I met Rebecca Walker and it was good. Really good.

Yes, it was hot and crowded in the classroom and the audio didn’t work as planned. These things were lamented briefly, but then quickly forgotten. Because Rebecca Walker was a force.

That human thing

Rebecca Walker

Rebecca Walker has got it going on.

First, she was so totally human. This is a questionable thing to say about someone in the public eye, because it sounds cliche and obvious. We are all doing the human thing. But Rebecca made us all feel like friends.

She answered questions with careful, often silent deliberation that made the connection she built with the people in the room feel sincere. She was alternatively funny and somber, always transparent. She also asked us questions, which brought everyone together by a show of hands. We could see how many of us were children of divorce, or who moved a lot, or who had parents of different religions.

New novel, Adé

Her stop in San Luis Obispo was a part of her book tour for her first novel,  Adé: A Love Story. Of course, to me as an aspiring writer, a book tour sounds like a dream. But the reality must be exhausting. A new town, a new talk, a new audience, a new place to sleep, a new place to eat. All those people watching, listening. Missing your family, home.

But I am thankful that she stopped in our town, halfway between San Francisco and Los Angeles. She read from Adé, which was heavy with the wanderlust and longing of your early twenties. I’ve only read the first chapter so far, which was written in a pleasingly thick style, like a tropical evening that has just the right humidity. I’m looking forward to reading the rest during Thanksgiving break.

Tips for writers

Here’s a bit of what Rebecca shared:

  • Sometimes you cry at the keyboard.
  • Writing a memoir is complicated, in terms of verb tense.
  • Be ready for what your writing may mean to your family relationships.

I remember reading her memoir Black, White and Jewish shortly after it came out.

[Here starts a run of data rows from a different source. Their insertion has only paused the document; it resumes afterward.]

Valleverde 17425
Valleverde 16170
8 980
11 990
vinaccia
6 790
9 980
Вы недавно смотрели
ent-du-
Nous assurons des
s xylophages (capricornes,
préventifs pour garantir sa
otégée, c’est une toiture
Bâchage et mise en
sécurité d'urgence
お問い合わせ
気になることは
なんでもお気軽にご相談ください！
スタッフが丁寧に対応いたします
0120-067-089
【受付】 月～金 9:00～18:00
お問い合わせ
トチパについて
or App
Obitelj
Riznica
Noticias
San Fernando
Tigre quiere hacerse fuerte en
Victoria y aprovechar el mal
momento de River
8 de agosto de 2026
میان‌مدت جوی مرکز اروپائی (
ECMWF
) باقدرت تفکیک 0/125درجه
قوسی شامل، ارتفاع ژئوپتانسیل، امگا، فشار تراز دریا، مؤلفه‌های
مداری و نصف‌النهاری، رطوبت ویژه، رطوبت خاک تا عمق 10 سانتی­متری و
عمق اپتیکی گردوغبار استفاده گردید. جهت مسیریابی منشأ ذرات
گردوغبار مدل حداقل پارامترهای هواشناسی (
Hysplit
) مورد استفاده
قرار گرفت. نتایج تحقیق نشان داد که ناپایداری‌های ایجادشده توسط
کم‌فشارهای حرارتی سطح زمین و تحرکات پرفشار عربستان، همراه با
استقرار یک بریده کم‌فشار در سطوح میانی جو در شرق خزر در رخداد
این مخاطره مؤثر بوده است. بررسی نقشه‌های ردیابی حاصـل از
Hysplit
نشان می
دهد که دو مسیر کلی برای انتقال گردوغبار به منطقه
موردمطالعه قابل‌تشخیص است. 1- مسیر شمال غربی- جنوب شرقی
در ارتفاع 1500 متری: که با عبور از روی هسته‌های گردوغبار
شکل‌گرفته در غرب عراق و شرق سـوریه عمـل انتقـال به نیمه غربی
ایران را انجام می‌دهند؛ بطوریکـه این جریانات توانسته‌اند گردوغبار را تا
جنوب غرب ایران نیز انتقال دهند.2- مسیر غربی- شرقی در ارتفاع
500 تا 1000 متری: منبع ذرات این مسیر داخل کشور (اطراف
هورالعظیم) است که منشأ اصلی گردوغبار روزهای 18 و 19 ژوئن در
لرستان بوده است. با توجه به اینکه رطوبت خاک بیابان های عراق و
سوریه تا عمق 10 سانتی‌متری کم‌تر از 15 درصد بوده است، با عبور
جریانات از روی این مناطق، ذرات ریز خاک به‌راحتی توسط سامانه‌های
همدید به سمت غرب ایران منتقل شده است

Now I’m ready to read it again. Hearing her talk about her experience moving through life feeling ungrounded and unsure about her identity, reminded me that I’m not alone with those feelings, having grown up overseas as a child, and having parents who separated when I was ten. (That’s another book project.)

Then there was dinner

I was lucky to sit next to Rebecca at dinner, where she was careful to connect with everyone there, even though she was understandably tired. She asked thoughtful questions, listened intently and had a grounded sense of humor. I have always appreciated her as a writer, but now I’m rooting for her as a person.

I really liked her, can you tell?

Best of luck with all your creative projects, Rebecca! You’re rockin’ it hard, and I’m thankful I was able to meet you.

2 thoughts on “I met Rebecca Walker and it was good. Really good.

  1. This post inspires me to read again “Black, White, and Jewish”. I have that book in hardcopy in the basement on top of the other memoirs and creative nonfiction that I collect and keep. I love creative nonfiction, and I really enjoy Rebecca Walker’s writing. It is nice to hear how wonderful she is in person. What a treat to sit next to her at dinner!

    I can not wait to read Adé.

    • Hi Dionne,

      Yes! I love creative nonfiction too and RW really knows how to do it in a way that speaks to me as a reader and inspires me as a writer. Indeed, it was an incredible treat to sit next to her at dinner and I’m thankful for it. That experience will stay with me for a long time.

      I’m looking forward to reading Adé, also! She read an excerpt during the event, and it was gripping. We kept wanting her to go on!